Data Engineering using Databricks on AWS and Azure

Build Data Engineering Pipelines using Databricks core features such as Spark, Delta Lake, cloudFiles, etc.

Ratings: 4.30 / 5.00




Description

As part of this course, you will learn all the Data Engineering using cloud platform-agnostic technology called Databricks.

About Data Engineering

Data Engineering is nothing but processing the data depending on our downstream needs. We need to build different pipelines such as Batch Pipelines, Streaming Pipelines, etc as part of Data Engineering. All roles related to Data Processing are consolidated under Data Engineering. Conventionally, they are known as ETL Development, Data Warehouse Development, etc.

About Databricks

Databricks is the most popular cloud platform-agnostic data engineering tech stack. They are the committers of the Apache Spark project. Databricks run time provide Spark leveraging the elasticity of the cloud. With Databricks, you pay for what you use. Over a period of time, they came up with the idea of Lakehouse by providing all the features that are required for traditional BI as well as AI & ML. Here are some of the core features of Databricks.

  • Spark - Distributed Computing

  • Delta Lake - Perform CRUD Operations. It is primarily used to build capabilities such as inserting, updating, and deleting the data from files in Data Lake.

  • cloudFiles - Get the files in an incremental fashion in the most efficient way leveraging cloud features.

  • Databricks SQL - A Photon-based interface that is fine-tuned for running queries submitted for reporting and visualization by reporting tools. It is also used for Ad-hoc Analysis.

Course Details

As part of this course, you will be learning Data Engineering using Databricks.

  • Getting Started with Databricks

  • Setup Local Development Environment to develop Data Engineering Applications using Databricks

  • Using Databricks CLI to manage files, jobs, clusters, etc related to Data Engineering Applications

  • Spark Application Development Cycle to build Data Engineering Applications

  • Databricks Jobs and Clusters

  • Deploy and Run Data Engineering Jobs on Databricks Job Clusters as Python Application

  • Deploy and Run Data Engineering Jobs on Databricks Job Clusters using Notebooks

  • Deep Dive into Delta Lake using Dataframes on Databricks Platform

  • Deep Dive into Delta Lake using Spark SQL on Databricks Platform

  • Building Data Engineering Pipelines using Spark Structured Streaming on Databricks Clusters

  • Incremental File Processing using Spark Structured Streaming leveraging Databricks Auto Loader cloudFiles

  • Overview of AutoLoader cloudFiles File Discovery Modes - Directory Listing and File Notifications

  • Differences between Auto Loader cloudFiles File Discovery Modes - Directory Listing and File Notifications

  • Differences between traditional Spark Structured Streaming and leveraging Databricks Auto Loader cloudFiles for incremental file processing.
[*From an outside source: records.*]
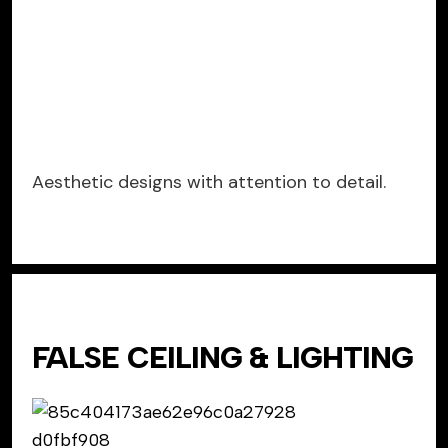
Aesthetic designs with attention to detail.
FALSE CEILING & LIGHTING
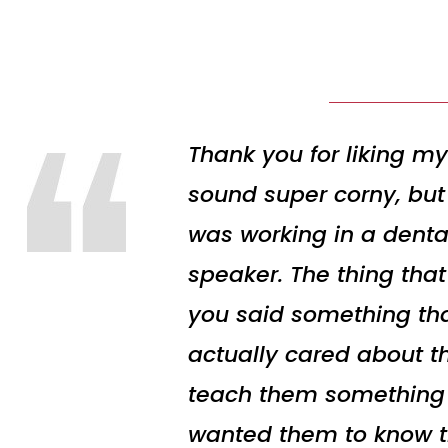
Thank you for liking my
sound super corny, but 
was working in a denta
speaker. The thing tha
you said something tha
actually cared about t
teach them something to
wanted them to know the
  • Overview of Databricks SQL for Data Analysis and reporting.

We will be adding a few more modules related to Pyspark, Spark with Scala, Spark SQL, and Streaming Pipelines in the coming weeks.

Desired Audience

Here is the desired audience for this advanced course.

  • Experienced application developers to gain expertise related to Data Engineering with prior knowledge and experience of Spark.
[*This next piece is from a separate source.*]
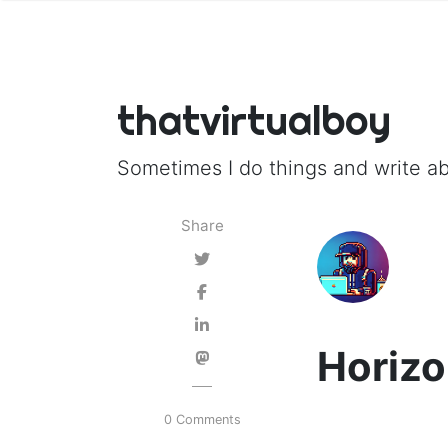
thatvirtualboy
Sometimes I do things and write ab
Share
Horizo
0 Comments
  • Experienced Data Engineers to gain enough skills to add Databricks to their profile.

  • Testers to improve their testing capabilities related to Data Engineering applications using Databricks.

Prerequisites

  • Logistics

    • Computer with decent configuration (At least 4 GB RAM, however 8 GB is highly desired)

    • Dual Core is required and Quad-Core is highly desired

    • Chrome Browser

    • High-Speed Internet

    • Valid AWS Account

    • Valid Databricks Account (free Databricks Account is not sufficient)
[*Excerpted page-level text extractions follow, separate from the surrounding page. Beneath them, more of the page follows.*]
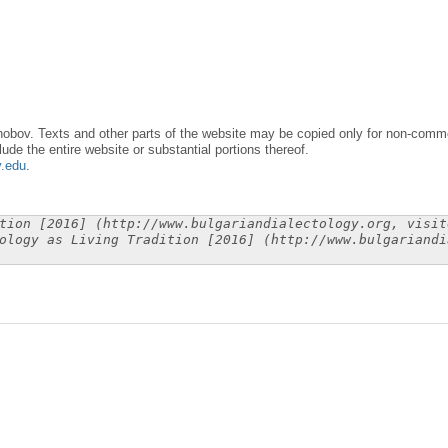
obov. Texts and other parts of the website may be copied only for non-commer
lude the entire website or substantial portions thereof.
y.edu
.
tion [2016] (http://www.bulgariandialectology.org, visit
ology as Living Tradition [2016] (http://www.bulgariandi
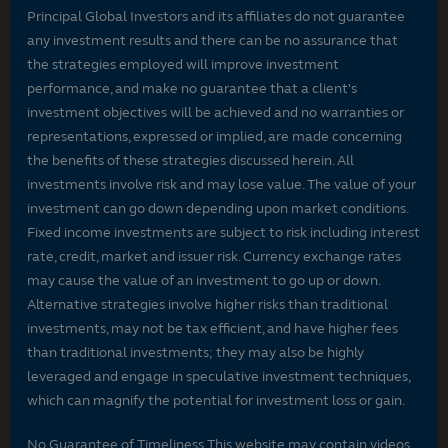
Principal Global Investors and its affiliates do not guarantee
any investment results and there can be no assurance that
the strategies employed will improve investment
performance, and make no guarantee that a client's
investment objectives will be achieved and no warranties or
representations, expressed or implied, are made concerning
the benefits of these strategies discussed herein. All
investments involve risk and may lose value. The value of your
investment can go down depending upon market conditions.
Fixed income investments are subject to risk including interest
rate, credit, market and issuer risk. Currency exchange rates
may cause the value of an investment to go up or down.
Alternative strategies involve higher risks than traditional
investments, may not be tax efficient, and have higher fees
than traditional investments; they may also be highly
leveraged and engage in speculative investment techniques,
which can magnify the potential for investment loss or gain.
No Guarantee of Timeliness This website may contain videos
  • Experience as Data Engineer especially using Apache Spark

  • Knowledge about some of the cloud concepts such as storage, users, roles, etc.

Associated Costs

As part of the training, you will only get the material. You need to practice on your own or corporate cloud account and Databricks Account.

  • You need to take care of the associated AWS or Azure costs.

  • You need to take care of the associated Databricks costs.

Training Approach

Here are the details related to the training approach.

  • It is self-paced with reference material, code snippets, and videos provided as part of Udemy.

  • One needs to sign up for their own Databricks environment to practice all the core features of Databricks.

  • We would recommend completing 2 modules every week by spending 4 to 5 hours per week.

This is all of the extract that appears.